What is being asked ▸ From the line containing "Find all labels, buttons, inputs, and" through the end of the entries, please repeat every line exactly and nothing more; the pictures do not belong in the copy.
*** Material for this task
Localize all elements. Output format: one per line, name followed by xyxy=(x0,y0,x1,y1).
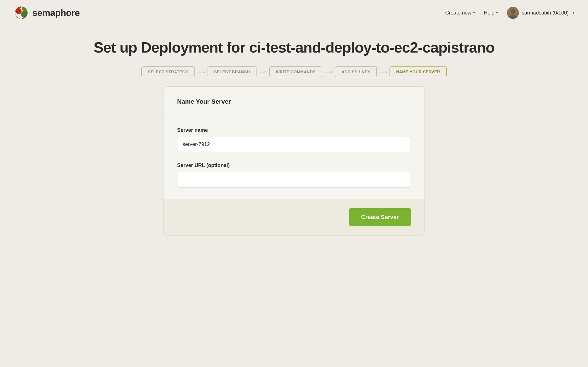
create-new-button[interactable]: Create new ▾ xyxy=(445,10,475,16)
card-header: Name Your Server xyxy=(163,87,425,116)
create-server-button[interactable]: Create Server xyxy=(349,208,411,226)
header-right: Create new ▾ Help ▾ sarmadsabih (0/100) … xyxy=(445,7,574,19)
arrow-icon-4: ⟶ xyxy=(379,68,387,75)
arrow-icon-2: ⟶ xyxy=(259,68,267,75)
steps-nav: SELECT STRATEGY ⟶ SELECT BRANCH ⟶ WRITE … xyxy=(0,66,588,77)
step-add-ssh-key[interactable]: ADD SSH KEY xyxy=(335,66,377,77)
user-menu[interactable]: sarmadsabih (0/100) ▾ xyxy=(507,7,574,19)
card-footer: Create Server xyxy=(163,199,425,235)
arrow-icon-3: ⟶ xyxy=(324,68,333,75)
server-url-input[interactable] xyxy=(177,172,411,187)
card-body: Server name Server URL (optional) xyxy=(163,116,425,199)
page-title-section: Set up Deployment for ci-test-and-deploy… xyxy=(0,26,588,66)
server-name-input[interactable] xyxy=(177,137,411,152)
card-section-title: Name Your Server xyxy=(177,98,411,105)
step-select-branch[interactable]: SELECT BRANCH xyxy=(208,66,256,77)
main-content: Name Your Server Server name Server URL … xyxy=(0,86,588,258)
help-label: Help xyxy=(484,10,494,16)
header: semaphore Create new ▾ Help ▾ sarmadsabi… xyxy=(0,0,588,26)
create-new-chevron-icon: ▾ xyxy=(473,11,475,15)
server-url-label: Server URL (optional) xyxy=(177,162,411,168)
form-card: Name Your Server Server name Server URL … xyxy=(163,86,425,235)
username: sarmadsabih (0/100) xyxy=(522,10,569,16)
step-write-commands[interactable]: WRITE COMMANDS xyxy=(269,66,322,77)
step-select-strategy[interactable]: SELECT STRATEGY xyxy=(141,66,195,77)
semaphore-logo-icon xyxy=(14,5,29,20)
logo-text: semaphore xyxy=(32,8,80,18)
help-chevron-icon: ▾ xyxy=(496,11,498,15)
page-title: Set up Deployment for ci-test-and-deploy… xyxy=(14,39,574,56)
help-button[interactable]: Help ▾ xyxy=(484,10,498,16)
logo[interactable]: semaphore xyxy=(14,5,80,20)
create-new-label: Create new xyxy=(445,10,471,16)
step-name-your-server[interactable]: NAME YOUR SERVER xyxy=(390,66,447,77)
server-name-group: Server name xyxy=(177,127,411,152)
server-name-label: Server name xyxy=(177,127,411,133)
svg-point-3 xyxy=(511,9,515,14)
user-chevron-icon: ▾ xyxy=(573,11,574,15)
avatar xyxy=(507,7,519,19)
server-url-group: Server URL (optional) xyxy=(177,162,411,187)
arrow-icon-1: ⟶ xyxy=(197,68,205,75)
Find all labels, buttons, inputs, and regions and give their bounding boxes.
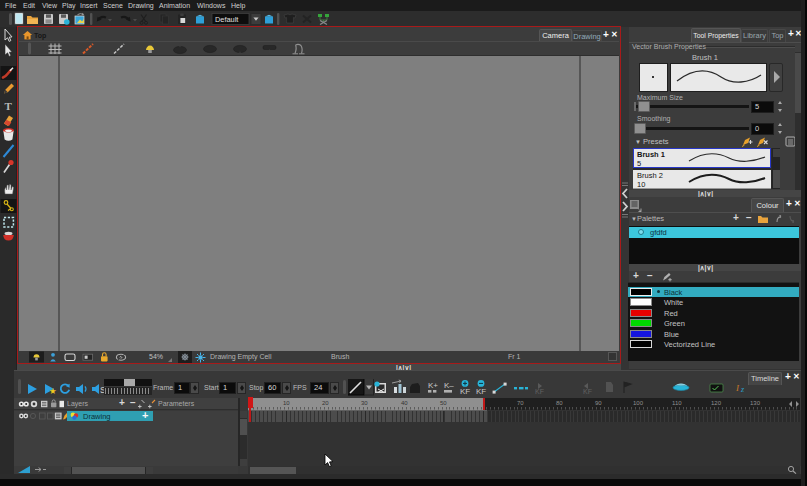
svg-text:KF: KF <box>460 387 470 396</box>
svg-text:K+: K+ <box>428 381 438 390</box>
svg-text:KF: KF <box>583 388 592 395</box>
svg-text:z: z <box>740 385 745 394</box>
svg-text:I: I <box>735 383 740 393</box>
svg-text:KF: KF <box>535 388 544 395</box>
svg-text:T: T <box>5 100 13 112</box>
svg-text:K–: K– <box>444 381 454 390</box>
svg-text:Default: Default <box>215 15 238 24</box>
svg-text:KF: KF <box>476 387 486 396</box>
******
Result below ▸
Find all labels, buttons, inputs, and regions and give their bounding boxes.
svg-text:KF: KF <box>460 387 470 396</box>
svg-text:K+: K+ <box>428 381 438 390</box>
svg-text:KF: KF <box>583 388 592 395</box>
svg-text:z: z <box>740 385 745 394</box>
svg-text:I: I <box>735 383 740 393</box>
svg-text:KF: KF <box>535 388 544 395</box>
svg-text:T: T <box>5 100 13 112</box>
svg-text:K–: K– <box>444 381 454 390</box>
svg-text:Default: Default <box>215 15 238 24</box>
svg-text:KF: KF <box>476 387 486 396</box>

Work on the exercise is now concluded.